Exactly the lines from the start of the data below through the line containing "shop@polysound.ru" must be returned, and no others.

=====

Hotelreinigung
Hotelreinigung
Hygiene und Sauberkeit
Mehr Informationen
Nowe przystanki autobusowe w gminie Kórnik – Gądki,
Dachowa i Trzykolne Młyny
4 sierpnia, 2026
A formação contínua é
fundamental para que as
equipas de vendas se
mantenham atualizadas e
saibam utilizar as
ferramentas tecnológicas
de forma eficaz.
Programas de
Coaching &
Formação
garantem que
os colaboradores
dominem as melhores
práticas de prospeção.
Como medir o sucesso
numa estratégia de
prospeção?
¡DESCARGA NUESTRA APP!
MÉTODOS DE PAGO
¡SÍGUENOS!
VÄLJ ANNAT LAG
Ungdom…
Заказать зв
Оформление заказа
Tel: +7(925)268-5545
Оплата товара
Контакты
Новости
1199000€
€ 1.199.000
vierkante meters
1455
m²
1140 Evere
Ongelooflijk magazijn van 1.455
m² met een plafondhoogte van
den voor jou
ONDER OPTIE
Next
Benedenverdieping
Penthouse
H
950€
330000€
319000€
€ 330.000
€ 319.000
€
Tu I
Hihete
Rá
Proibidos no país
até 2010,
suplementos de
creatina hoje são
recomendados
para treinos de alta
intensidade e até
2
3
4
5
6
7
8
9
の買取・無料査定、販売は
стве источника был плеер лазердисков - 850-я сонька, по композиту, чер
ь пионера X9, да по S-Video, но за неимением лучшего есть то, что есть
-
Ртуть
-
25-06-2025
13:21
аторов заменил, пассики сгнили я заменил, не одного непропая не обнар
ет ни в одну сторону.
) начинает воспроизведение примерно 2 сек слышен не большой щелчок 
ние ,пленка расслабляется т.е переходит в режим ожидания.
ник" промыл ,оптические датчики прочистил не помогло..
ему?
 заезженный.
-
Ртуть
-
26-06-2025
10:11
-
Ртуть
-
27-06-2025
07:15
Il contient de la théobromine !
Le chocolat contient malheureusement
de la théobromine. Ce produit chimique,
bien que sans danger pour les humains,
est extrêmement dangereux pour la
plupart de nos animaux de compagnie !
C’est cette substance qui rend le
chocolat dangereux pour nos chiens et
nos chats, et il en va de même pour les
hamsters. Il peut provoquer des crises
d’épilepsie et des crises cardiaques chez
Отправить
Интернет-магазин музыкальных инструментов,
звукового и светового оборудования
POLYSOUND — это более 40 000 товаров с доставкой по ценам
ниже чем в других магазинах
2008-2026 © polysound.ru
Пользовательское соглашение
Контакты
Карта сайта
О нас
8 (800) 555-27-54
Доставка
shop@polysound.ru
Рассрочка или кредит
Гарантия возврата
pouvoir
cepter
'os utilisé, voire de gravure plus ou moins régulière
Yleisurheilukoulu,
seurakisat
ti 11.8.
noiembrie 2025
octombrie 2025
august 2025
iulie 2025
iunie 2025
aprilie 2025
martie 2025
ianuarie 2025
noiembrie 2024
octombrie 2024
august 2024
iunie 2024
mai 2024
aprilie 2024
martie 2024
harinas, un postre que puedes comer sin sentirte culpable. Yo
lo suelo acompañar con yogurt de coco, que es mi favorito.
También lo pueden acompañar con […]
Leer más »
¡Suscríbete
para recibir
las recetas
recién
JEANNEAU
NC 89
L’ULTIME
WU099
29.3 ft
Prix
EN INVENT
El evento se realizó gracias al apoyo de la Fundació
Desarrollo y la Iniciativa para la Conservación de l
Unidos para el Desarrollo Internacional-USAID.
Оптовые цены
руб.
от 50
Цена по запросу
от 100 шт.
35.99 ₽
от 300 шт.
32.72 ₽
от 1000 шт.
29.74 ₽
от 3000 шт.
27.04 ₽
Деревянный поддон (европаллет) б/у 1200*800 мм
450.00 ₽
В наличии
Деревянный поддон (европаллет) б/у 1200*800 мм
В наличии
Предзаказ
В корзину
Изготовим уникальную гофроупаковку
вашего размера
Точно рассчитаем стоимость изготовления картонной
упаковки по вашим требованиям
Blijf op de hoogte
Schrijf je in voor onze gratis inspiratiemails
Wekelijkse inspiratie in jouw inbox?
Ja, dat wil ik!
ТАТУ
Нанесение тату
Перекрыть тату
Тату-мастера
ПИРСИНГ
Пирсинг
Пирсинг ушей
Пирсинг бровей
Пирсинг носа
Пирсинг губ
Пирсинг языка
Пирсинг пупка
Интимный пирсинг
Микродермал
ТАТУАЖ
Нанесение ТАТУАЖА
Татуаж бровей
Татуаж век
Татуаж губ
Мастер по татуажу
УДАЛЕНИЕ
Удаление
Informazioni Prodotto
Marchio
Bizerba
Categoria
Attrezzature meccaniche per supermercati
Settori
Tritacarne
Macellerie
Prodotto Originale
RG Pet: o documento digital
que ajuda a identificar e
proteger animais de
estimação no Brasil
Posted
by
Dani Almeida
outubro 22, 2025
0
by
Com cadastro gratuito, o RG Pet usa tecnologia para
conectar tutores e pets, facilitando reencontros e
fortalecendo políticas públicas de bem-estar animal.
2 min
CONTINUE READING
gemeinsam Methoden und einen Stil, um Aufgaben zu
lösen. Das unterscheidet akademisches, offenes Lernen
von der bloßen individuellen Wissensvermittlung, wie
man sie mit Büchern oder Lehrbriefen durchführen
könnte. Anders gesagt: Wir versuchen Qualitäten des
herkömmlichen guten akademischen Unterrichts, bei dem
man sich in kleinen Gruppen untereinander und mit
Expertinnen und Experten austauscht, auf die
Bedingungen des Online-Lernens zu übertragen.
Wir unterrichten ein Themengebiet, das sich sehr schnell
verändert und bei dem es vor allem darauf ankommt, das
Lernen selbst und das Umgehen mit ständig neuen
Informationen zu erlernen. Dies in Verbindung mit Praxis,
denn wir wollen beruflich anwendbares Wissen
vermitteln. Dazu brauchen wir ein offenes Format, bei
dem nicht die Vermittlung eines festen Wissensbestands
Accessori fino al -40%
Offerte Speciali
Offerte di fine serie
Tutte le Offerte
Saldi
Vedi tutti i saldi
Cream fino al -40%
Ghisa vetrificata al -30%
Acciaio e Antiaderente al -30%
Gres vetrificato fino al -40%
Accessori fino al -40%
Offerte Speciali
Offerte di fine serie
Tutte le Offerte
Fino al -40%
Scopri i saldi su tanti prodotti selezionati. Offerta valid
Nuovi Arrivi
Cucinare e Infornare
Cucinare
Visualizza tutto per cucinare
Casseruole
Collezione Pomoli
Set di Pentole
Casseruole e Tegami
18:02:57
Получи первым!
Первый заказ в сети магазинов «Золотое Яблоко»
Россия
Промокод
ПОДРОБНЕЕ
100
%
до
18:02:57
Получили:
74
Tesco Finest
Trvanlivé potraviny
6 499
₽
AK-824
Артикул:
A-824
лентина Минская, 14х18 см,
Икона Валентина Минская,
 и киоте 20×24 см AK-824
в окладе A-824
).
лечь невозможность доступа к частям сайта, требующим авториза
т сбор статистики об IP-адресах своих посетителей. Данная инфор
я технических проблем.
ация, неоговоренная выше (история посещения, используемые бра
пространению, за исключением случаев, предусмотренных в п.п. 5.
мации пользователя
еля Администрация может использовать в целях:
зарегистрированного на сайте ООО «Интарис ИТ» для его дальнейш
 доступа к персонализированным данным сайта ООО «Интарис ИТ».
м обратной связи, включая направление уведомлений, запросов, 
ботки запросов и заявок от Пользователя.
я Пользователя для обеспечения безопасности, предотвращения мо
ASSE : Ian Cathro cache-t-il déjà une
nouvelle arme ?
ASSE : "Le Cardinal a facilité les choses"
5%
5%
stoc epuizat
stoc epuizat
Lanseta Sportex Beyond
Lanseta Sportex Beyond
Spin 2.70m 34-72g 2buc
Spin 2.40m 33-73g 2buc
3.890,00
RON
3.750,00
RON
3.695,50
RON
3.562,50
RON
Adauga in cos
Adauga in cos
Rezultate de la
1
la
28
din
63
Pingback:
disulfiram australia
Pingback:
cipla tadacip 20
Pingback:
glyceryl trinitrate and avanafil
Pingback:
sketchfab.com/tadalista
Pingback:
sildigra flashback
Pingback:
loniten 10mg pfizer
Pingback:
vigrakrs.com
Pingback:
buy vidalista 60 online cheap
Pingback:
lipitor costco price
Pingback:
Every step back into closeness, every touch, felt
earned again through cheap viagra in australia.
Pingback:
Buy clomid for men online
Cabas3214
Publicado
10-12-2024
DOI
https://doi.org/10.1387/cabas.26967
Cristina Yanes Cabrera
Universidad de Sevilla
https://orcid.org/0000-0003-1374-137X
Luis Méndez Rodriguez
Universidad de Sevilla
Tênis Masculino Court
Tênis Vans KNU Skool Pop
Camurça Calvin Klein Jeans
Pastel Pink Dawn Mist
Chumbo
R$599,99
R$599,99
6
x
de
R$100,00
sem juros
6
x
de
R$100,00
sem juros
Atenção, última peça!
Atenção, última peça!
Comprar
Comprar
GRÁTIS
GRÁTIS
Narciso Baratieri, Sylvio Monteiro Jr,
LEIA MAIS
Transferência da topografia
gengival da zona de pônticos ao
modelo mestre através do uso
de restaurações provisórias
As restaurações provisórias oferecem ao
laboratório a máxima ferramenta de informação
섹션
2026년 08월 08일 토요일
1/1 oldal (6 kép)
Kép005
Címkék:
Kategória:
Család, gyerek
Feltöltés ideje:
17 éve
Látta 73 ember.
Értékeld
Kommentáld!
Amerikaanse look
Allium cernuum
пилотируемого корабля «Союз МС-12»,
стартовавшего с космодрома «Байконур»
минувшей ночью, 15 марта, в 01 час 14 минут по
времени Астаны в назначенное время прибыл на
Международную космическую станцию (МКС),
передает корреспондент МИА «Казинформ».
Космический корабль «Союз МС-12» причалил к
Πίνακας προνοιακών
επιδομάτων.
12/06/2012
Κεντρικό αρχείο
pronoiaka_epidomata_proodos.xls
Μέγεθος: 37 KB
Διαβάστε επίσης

=====

*WRITTEN ANSWER*.
Hotelreinigung
Hotelreinigung
Hygiene und Sauberkeit
Mehr Informationen
Nowe przystanki autobusowe w gminie Kórnik – Gądki,
Dachowa i Trzykolne Młyny
4 sierpnia, 2026
A formação contínua é
fundamental para que as
equipas de vendas se
mantenham atualizadas e
saibam utilizar as
ferramentas tecnológicas
de forma eficaz.
Programas de
Coaching &
Formação
garantem que
os colaboradores
dominem as melhores
práticas de prospeção.
Como medir o sucesso
numa estratégia de
prospeção?
¡DESCARGA NUESTRA APP!
MÉTODOS DE PAGO
¡SÍGUENOS!
VÄLJ ANNAT LAG
Ungdom…
Заказать зв
Оформление заказа
Tel: +7(925)268-5545
Оплата товара
Контакты
Новости
1199000€
€ 1.199.000
vierkante meters
1455
m²
1140 Evere
Ongelooflijk magazijn van 1.455
m² met een plafondhoogte van
den voor jou
ONDER OPTIE
Next
Benedenverdieping
Penthouse
H
950€
330000€
319000€
€ 330.000
€ 319.000
€
Tu I
Hihete
Rá
Proibidos no país
até 2010,
suplementos de
creatina hoje são
recomendados
para treinos de alta
intensidade e até
2
3
4
5
6
7
8
9
の買取・無料査定、販売は
стве источника был плеер лазердисков - 850-я сонька, по композиту, чер
ь пионера X9, да по S-Video, но за неимением лучшего есть то, что есть
-
Ртуть
-
25-06-2025
13:21
аторов заменил, пассики сгнили я заменил, не одного непропая не обнар
ет ни в одну сторону.
) начинает воспроизведение примерно 2 сек слышен не большой щелчок 
ние ,пленка расслабляется т.е переходит в режим ожидания.
ник" промыл ,оптические датчики прочистил не помогло..
ему?
 заезженный.
-
Ртуть
-
26-06-2025
10:11
-
Ртуть
-
27-06-2025
07:15
Il contient de la théobromine !
Le chocolat contient malheureusement
de la théobromine. Ce produit chimique,
bien que sans danger pour les humains,
est extrêmement dangereux pour la
plupart de nos animaux de compagnie !
C’est cette substance qui rend le
chocolat dangereux pour nos chiens et
nos chats, et il en va de même pour les
hamsters. Il peut provoquer des crises
d’épilepsie et des crises cardiaques chez
Отправить
Интернет-магазин музыкальных инструментов,
звукового и светового оборудования
POLYSOUND — это более 40 000 товаров с доставкой по ценам
ниже чем в других магазинах
2008-2026 © polysound.ru
Пользовательское соглашение
Контакты
Карта сайта
О нас
8 (800) 555-27-54
Доставка
shop@polysound.ru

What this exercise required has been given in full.